If you want 8 bit bytes from a byte that is not 8 bits, you can shift
and / or pad the byte.

But if you are just concerned with big-endian / little endian machine
compatibility, one solution is to write the file out one byte at a
time. The machine will handle machine specific endianness with regard
to the file written. If you are dealing with a file format that
specifies byte order, of course you will need to be aware of which
byte you start writing the data from.

Charles
 
K

Kristian Nybo

ChasW said:
Seems to me you are contemplating more than one issue here.

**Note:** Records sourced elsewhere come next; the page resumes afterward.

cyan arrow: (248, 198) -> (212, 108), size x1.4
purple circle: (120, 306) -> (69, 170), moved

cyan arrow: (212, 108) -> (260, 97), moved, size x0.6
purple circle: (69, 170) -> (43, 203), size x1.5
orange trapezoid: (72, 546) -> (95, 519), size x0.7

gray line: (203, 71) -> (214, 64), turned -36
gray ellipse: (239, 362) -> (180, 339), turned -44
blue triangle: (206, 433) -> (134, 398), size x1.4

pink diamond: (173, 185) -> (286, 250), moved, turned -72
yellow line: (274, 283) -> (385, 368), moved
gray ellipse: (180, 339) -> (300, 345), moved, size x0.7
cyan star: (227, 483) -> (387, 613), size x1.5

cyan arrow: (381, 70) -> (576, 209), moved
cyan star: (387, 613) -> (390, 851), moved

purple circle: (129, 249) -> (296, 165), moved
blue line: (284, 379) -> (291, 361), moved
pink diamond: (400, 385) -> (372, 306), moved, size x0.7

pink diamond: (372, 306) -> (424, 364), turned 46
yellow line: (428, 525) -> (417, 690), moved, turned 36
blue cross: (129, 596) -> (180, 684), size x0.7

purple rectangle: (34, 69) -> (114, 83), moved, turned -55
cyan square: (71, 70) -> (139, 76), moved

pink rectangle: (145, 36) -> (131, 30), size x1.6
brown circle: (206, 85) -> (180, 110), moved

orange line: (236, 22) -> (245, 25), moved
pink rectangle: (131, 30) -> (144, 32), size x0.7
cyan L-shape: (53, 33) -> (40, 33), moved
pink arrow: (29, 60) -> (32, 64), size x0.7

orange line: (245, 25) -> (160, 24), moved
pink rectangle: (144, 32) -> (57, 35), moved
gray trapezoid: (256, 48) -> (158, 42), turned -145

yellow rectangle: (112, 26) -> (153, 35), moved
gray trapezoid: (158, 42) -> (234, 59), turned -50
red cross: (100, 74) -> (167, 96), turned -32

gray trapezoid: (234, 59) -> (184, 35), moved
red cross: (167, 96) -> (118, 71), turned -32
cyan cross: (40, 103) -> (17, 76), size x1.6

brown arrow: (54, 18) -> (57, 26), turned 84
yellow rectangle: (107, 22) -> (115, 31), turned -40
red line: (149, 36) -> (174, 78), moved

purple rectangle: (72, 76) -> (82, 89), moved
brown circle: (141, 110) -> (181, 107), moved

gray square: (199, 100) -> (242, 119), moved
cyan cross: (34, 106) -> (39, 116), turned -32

If I am not mistaken, endianness pertains to files, machines, and
packets, but not the bytes themselves.

If you want 8 bit bytes from a byte that is not 8 bits, you can shift
and / or pad the byte.

You're right, of course, but how would I write it as an 8 bit byte? If
char is, say, 9 bits on the machine the code is running on, how do I
write only 8 bits?
But if you are just concerned with big-endian / little endian machine
compatibility, one solution is to write the file out one byte at a
time. The machine will handle machine specific endianness with regard
to the file written.

The file format specifies that the bytes should be big-endian, so I need
to make sure they're written that way regardless of whether the machine
the code is running on uses big-endian or little-endian bytes. That is,
I don't want the machine to handle the endianness because I assume that
would result in 'big-endian files' on a machine with big-endian bytes
and little-endian files on one with little-endian bytes. Did you mean
something else?


Cheers,

Kristian
 
L

Larry I Smith

Kristian said:
Hi,

I'm writing a simple image file exporter as part of a school project. To
implement my image format of choice I need to work with big-endian
bytes, where 'byte' of course means '8 bits', not 'sizeof(char)'. It
seems that I could use bitset<8> to represent a byte in my code --- if
you have a better suggestion, I welcome it --- but that still leaves me
with the question of how to write those bitsets to an image file as
big-endian bytes in a standard-compliant manner. Any ideas?

Kristian

Perhaps this would help?

man htonl

Regards,
Larry
 
C

ChasW

You're right, of course, but how would I write it as an 8 bit byte? If
char is, say, 9 bits on the machine the code is running on, how do I
write only 8 bits?

bitset is an option, so is 2 chars, and so is an int, and of course
you could define your own class or structures to store and operate on
your data more conveniently, but i dont think reinventing the wheel in
this regard is necessary for exporting file formats with byte ordering
requirements.

The file's header(s) as specified in the file's standard, assuming one
exists, will specify which bits signify special meaning. You just
need to find the bits, whether you read 8 or 9 at a time isn't
important, just so long as you know how many you have at the time you
are parsing.

Keep in mind, in C++, while a char is not guaranteed to store 8 bits,
or 9 for that matter, essentially a char does promise to store any
basic member of the character set (3.9.1 Fundamental Types), so you
can still get to work with bytes (chars) with C++ I/O, just be aware
of when you parse them for sensible information that you are aware of
how many bits you are shifting, and'ing, or'ing, x'or'ing, etc.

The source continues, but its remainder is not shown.